WHAT THE EXERCISE ASKS: Write out the full set of records exactly. Any pictures in them do not belong in the copy.

AVAILABLE RECORDS:
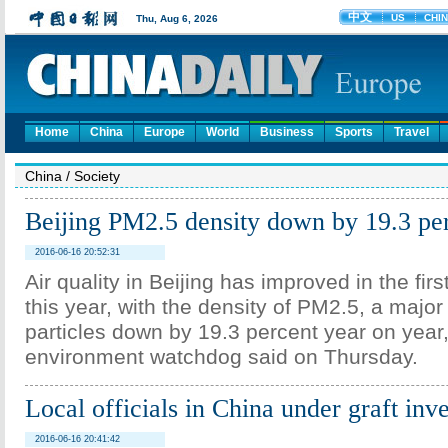
Home
China
Europe
World
Business
Sports
Travel
China
/
Society
Beijing PM2.5 density down by 19.3 pe
2016-06-16 20:52:31
Air quality in Beijing has improved in the firs
this year, with the density of PM2.5, a major
particles down by 19.3 percent year on year,
environment watchdog said on Thursday.
Local officials in China under graft inve
2016-06-16 20:41:42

TASK ANSWER:
Home
China
Europe
World
Business
Sports
Travel
China
/
Society
Beijing PM2.5 density down by 19.3 pe
2016-06-16 20:52:31
Air quality in Beijing has improved in the firs
this year, with the density of PM2.5, a major
particles down by 19.3 percent year on year,
environment watchdog said on Thursday.
Local officials in China under graft inve
2016-06-16 20:41:42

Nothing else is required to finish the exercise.